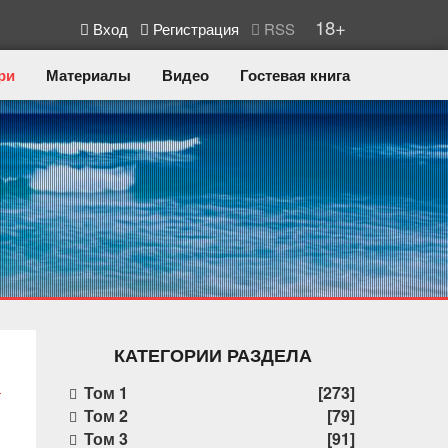
18+
Вход
Регистрация
RSS
ри
Материалы
Видео
Гостевая книга
КАТЕГОРИИ РАЗДЕЛА
Том 1
[273]
Том 2
[79]
Том 3
[91]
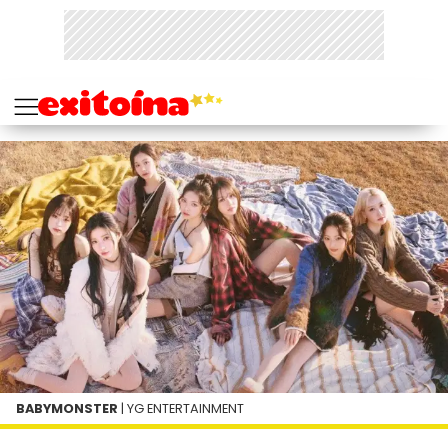
BABYMONSTER
| YG ENTERTAINMENT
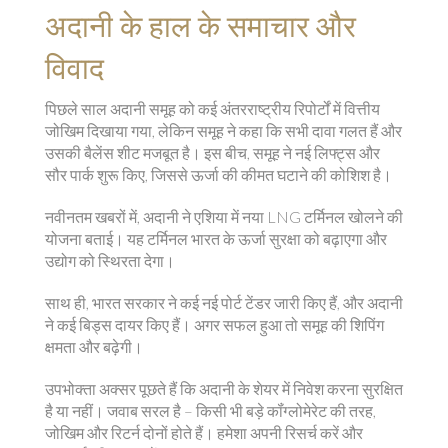
अदानी के हाल के समाचार और
विवाद
पिछले साल अदानी समूह को कई अंतरराष्ट्रीय रिपोर्टों में वित्तीय
जोखिम दिखाया गया, लेकिन समूह ने कहा कि सभी दावा गलत हैं और
उसकी बैलेंस शीट मजबूत है। इस बीच, समूह ने नई लिफ्ट्स और
सौर पार्क शुरू किए, जिससे ऊर्जा की कीमत घटाने की कोशिश है।
नवीनतम खबरों में, अदानी ने एशिया में नया LNG टर्मिनल खोलने की
योजना बताई। यह टर्मिनल भारत के ऊर्जा सुरक्षा को बढ़ाएगा और
उद्योग को स्थिरता देगा।
साथ ही, भारत सरकार ने कई नई पोर्ट टेंडर जारी किए हैं, और अदानी
ने कई बिड्स दायर किए हैं। अगर सफल हुआ तो समूह की शिपिंग
क्षमता और बढ़ेगी।
उपभोक्ता अक्सर पूछते हैं कि अदानी के शेयर में निवेश करना सुरक्षित
है या नहीं। जवाब सरल है – किसी भी बड़े कॉंग्लोमेरेट की तरह,
जोखिम और रिटर्न दोनों होते हैं। हमेशा अपनी रिसर्च करें और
• • • • • • •
**What is expected:** Take the line that holds "जोखिम दिखाया गया, लेकिन" as the first line and the last line of the data as the final one. Retype everything between, both included, exactly.

**Solved problem:**
जोखिम दिखाया गया, लेकिन समूह ने कहा कि सभी दावा गलत हैं और
उसकी बैलेंस शीट मजबूत है। इस बीच, समूह ने नई लिफ्ट्स और
सौर पार्क शुरू किए, जिससे ऊर्जा की कीमत घटाने की कोशिश है।
नवीनतम खबरों में, अदानी ने एशिया में नया LNG टर्मिनल खोलने की
योजना बताई। यह टर्मिनल भारत के ऊर्जा सुरक्षा को बढ़ाएगा और
उद्योग को स्थिरता देगा।
साथ ही, भारत सरकार ने कई नई पोर्ट टेंडर जारी किए हैं, और अदानी
ने कई बिड्स दायर किए हैं। अगर सफल हुआ तो समूह की शिपिंग
क्षमता और बढ़ेगी।
उपभोक्ता अक्सर पूछते हैं कि अदानी के शेयर में निवेश करना सुरक्षित
है या नहीं। जवाब सरल है – किसी भी बड़े कॉंग्लोमेरेट की तरह,
जोखिम और रिटर्न दोनों होते हैं। हमेशा अपनी रिसर्च करें और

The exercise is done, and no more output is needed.